● **Work to complete**
List all lines of the data containing the word "Krasnapolsky".
=== The data ===
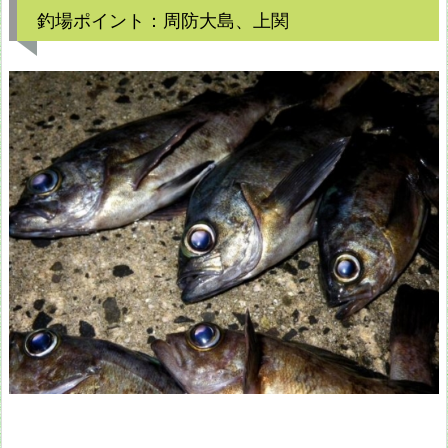
釣場ポイント：周防大島、上関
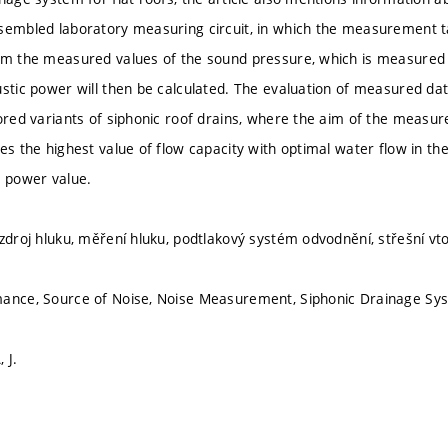
sembled laboratory measuring circuit, in which the measurement ta
om the measured values of the sound pressure, which is measured a
ustic power will then be calculated. The evaluation of measured data
tored variants of siphonic roof drains, where the aim of the measur
ves the highest value of flow capacity with optimal water flow in th
c power value.
 zdroj hluku, měření hluku, podtlakový systém odvodnění, střešní vt
mance, Source of Noise, Noise Measurement, Siphonic Drainage Sys
 J.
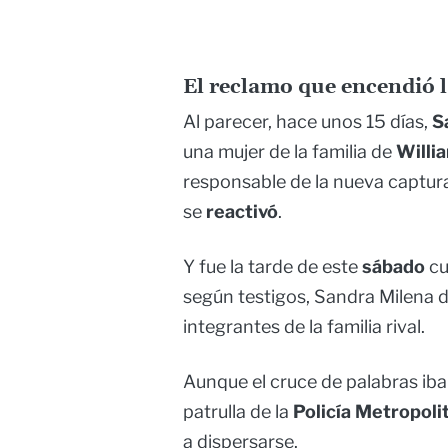
El reclamo que encendió 
Al parecer, hace unos 15 días,
S
una mujer de la familia de
Willi
responsable de la nueva captura
se
reactivó
.
Y fue la tarde de este
sábado
cu
según testigos, Sandra Milena d
integrantes de la familia rival.
Aunque el cruce de palabras iba
patrulla de la
Policía Metropoli
a dispersarse.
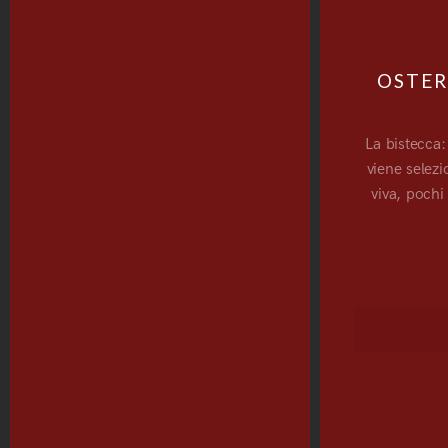
OSTER
La bistecca:
viene selezi
viva, pochi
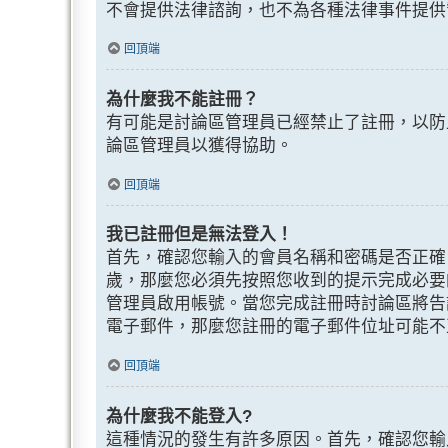
不會提供法律諮詢，也不為各種法律事件提供
回頂端
為什麼我不能註冊？
有可能是討論區管理員已經禁止了註冊，以防
論區管理員以獲得協助。
回頂端
我已註冊但是無法登入！
首先，確認您輸入的會員名稱和密碼是否正確。
歲，那麼您必須先按照您收到的提示完成必要
管理員啟用帳號。當您完成註冊時討論區將告
電子郵件，那麼您註冊的電子郵件位址可能不
回頂端
為什麼我不能登入?
這種情況的發生有許多原因。首先，確認您輸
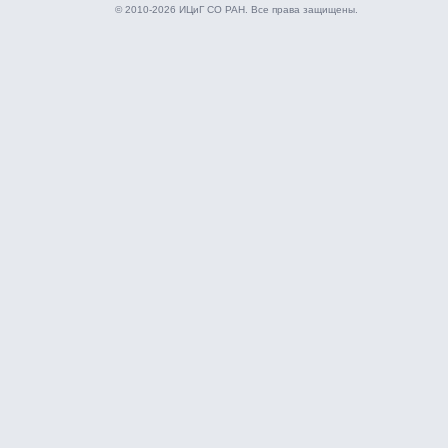
© 2010-2026 ИЦиГ СО РАН. Все права защищены.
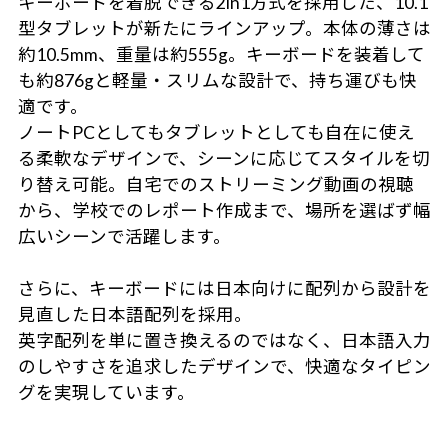
キーボードを着脱できる2in1方式を採用した、10.1
型タブレットが新たにラインアップ。本体の薄さは
約10.5mm、重量は約555g。キーボードを装着して
も約876gと軽量・スリムな設計で、持ち運びも快
適です。
ノートPCとしてもタブレットとしても自在に使え
る柔軟なデザインで、シーンに応じてスタイルを切
り替え可能。自宅でのストリーミング動画の視聴
から、学校でのレポート作成まで、場所を選ばず幅
広いシーンで活躍します。
さらに、キーボードには日本向けに配列から設計を
見直した日本語配列を採用。
英字配列を単に置き換えるのではなく、日本語入力
のしやすさを追求したデザインで、快適なタイピン
グを実現しています。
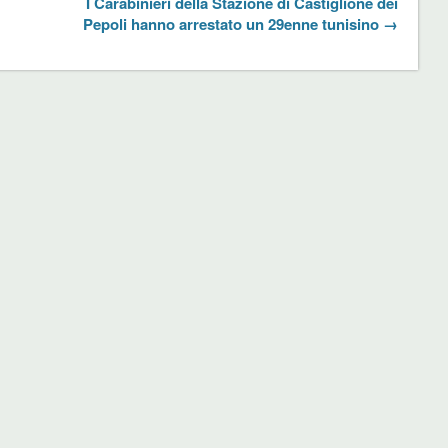
I Carabinieri della Stazione di Castiglione dei
Pepoli hanno arrestato un 29enne tunisino →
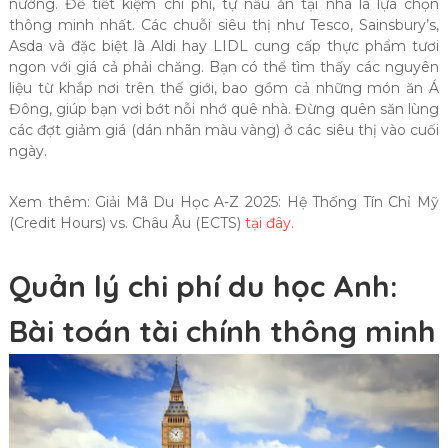
nướng. Để tiết kiệm chi phí, tự nấu ăn tại nhà là lựa chọn
thông minh nhất. Các chuỗi siêu thị như Tesco, Sainsbury’s,
Asda và đặc biệt là Aldi hay LIDL cung cấp thực phẩm tươi
ngon với giá cả phải chăng. Bạn có thể tìm thấy các nguyên
liệu từ khắp nơi trên thế giới, bao gồm cả những món ăn Á
Đông, giúp bạn vơi bớt nỗi nhớ quê nhà. Đừng quên săn lùng
các đợt giảm giá (dán nhãn màu vàng) ở các siêu thị vào cuối
ngày.
Xem thêm: Giải Mã Du Học A-Z 2025: Hệ Thống Tín Chỉ Mỹ
(Credit Hours) vs. Châu Âu (ECTS)
tại đây.
Quản lý chi phí du học Anh:
Bài toán tài chính thông minh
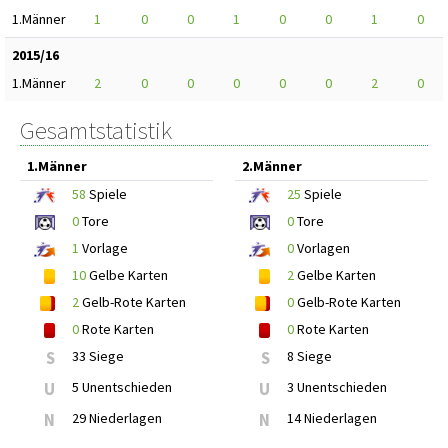
1.Männer
1
0
0
1
0
0
1
0
2015/16
1.Männer
2
0
0
0
0
0
2
0
Gesamtstatistik
1.Männer
2.Männer
58
Spiele
25
Spiele
0
Tore
0
Tore
1
Vorlage
0
Vorlagen
10
Gelbe Karten
2
Gelbe Karten
2
Gelb-Rote Karten
0
Gelb-Rote Karten
0
Rote Karten
0
Rote Karten
S
33 Siege
S
8 Siege
U
5 Unentschieden
U
3 Unentschieden
N
29 Niederlagen
N
14 Niederlagen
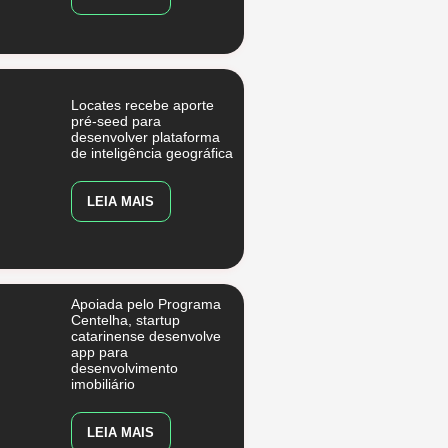
Locates recebe aporte
pré-seed para
desenvolver plataforma
de inteligência geográfica
LEIA MAIS
Apoiada pelo Programa
Centelha, startup
catarinense desenvolve
app para
desenvolvimento
imobiliário
LEIA MAIS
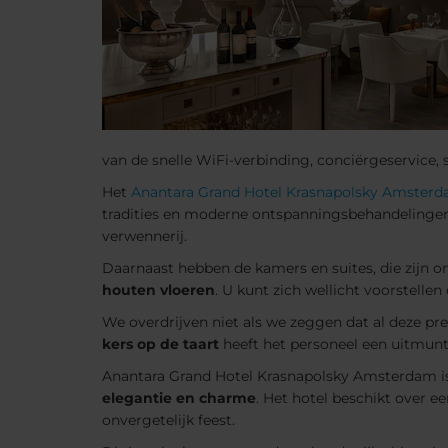
van de snelle WiFi-verbinding, conciërgeservice, 
Het
Anantara Grand Hotel Krasnapolsky Amster
tradities en moderne ontspanningsbehandelingen
verwennerij.
Daarnaast hebben de kamers en suites, die zijn o
houten vloeren
. U kunt zich wellicht voorstellen
We overdrijven niet als we zeggen dat al deze pr
kers op de taart
heeft het personeel een uitmunte
Anantara Grand Hotel Krasnapolsky Amsterdam is 
elegantie en charme
. Het hotel beschikt over 
onvergetelijk feest.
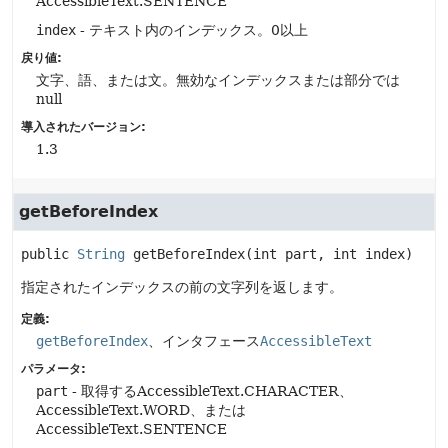
AccessibleText.SENTENCE
index
- テキスト内のインデックス。0以上
戻り値:
文字、語、または文。無効なインデックスまたは部分では
null
導入されたバージョン:
1.3
getBeforeIndex
public
String
getBeforeIndex
(int part, int index)
指定されたインデックスの前の文字列を返します。
定義:
getBeforeIndex
、インタフェース
AccessibleText
パラメータ:
part
- 取得するAccessibleText.CHARACTER、
AccessibleText.WORD、または
AccessibleText.SENTENCE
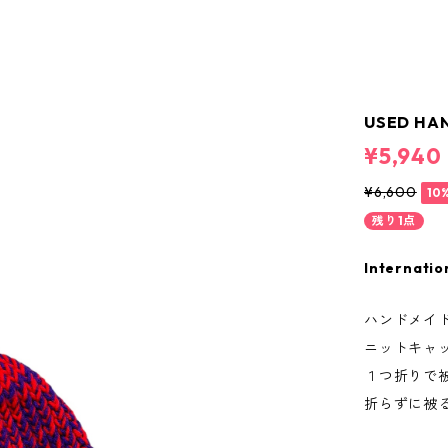
USED HAN
¥5,940
¥6,600
10
残り1点
Internatio
ハンドメイ
ニットキャ
１つ折りで
折らずに被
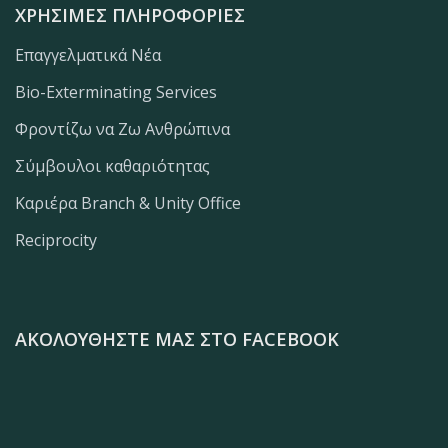
ΧΡΉΣΙΜΕΣ ΠΛΗΡΟΦΟΡΊΕΣ
Επαγγελματικά Νέα
Bio-Exterminating Services
Φροντίζω να Ζω Ανθρώπινα
Σύμβουλοι καθαριότητας
Καριέρα Branch & Unity Office
Reciprocity
ΑΚΟΛΟΥΘΉΣΤΕ ΜΑΣ ΣΤΟ FACEBOOK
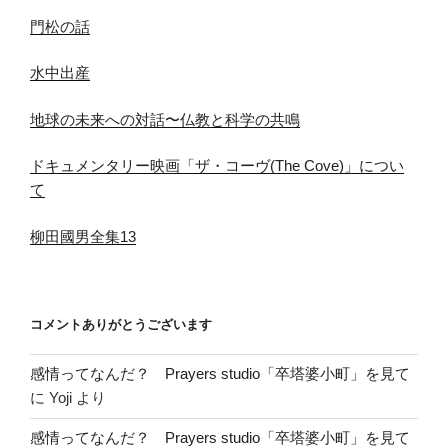
門松の話
水中出産
地球の未来への対話〜仏教と科学の共鳴
ドキュメンタリー映画「ザ・コーヴ(The Cove)」につい
て
柳田國男全集13
コメントありがとうございます
感情ってなんだ？ Prayers studio「卒塔婆小町」を見て
に
Yoji
より
感情ってなんだ？ Prayers studio「卒塔婆小町」を見て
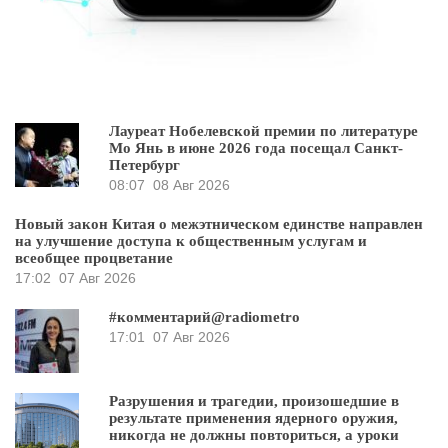
Лауреат Нобелевской премии по литературе
Мо Янь в июне 2026 года посещал Санкт-
Петербург
08:07
08 Авг 2026
Новый закон Китая о межэтническом единстве направлен
на улучшение доступа к общественным услугам и
всеобщее процветание
17:02
07 Авг 2026
#комментарий@radiometro
17:01
07 Авг 2026
Разрушения и трагедии, произошедшие в
результате применения ядерного оружия,
никогда не должны повториться, а уроки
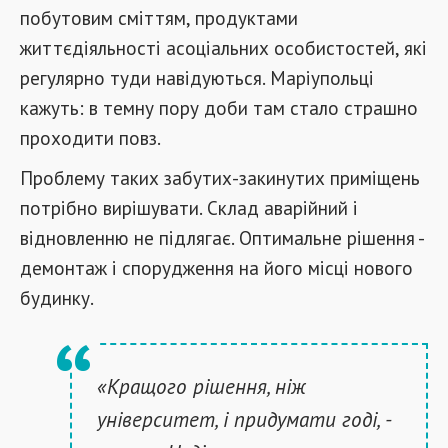
побутовим сміттям, продуктами
життєдіяльності асоціальних особистостей, які
регулярно туди навідуються. Маріупольці
кажуть: в темну пору доби там стало страшно
проходити повз.
Проблему таких забутих-закинутих приміщень
потрібно вирішувати. Склад аварійний і
відновленню не підлягає. Оптимальне рішення -
демонтаж і спорудження на його місці нового
будинку.
«Кращого рішення, ніж
університет, і придумати годі, -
===
● **Reply**
Anantara Grand Hotel Krasnapolsky Amster
Anantara Grand Hotel Krasnapolsky Amsterdam is 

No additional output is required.